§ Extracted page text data
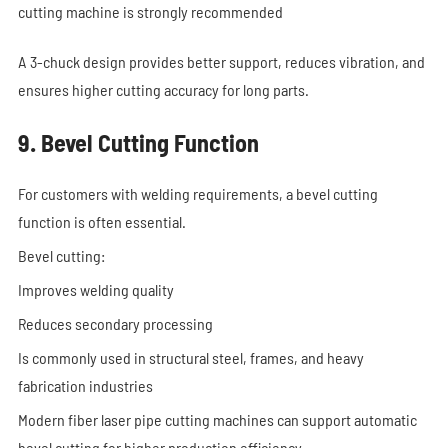
cutting machine is strongly recommended
A 3-chuck design provides better support, reduces vibration, and
ensures higher cutting accuracy for long parts.
9. Bevel Cutting Function
For customers with welding requirements, a bevel cutting
function is often essential.
Bevel cutting:
Improves welding quality
Reduces secondary processing
Is commonly used in structural steel, frames, and heavy
fabrication industries
Modern fiber laser pipe cutting machines can support automatic
bevel cutting for higher production efficiency.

§ THE PROBLEM
Output must be limited to the lines beginning with the one that contains "A 3-chuck design" and ending with the last line of the entries, reproduced exactly.

§ SOLUTION TO THE EXERCISE
A 3-chuck design provides better support, reduces vibration, and
ensures higher cutting accuracy for long parts.
9. Bevel Cutting Function
For customers with welding requirements, a bevel cutting
function is often essential.
Bevel cutting:
Improves welding quality
Reduces secondary processing
Is commonly used in structural steel, frames, and heavy
fabrication industries
Modern fiber laser pipe cutting machines can support automatic
bevel cutting for higher production efficiency.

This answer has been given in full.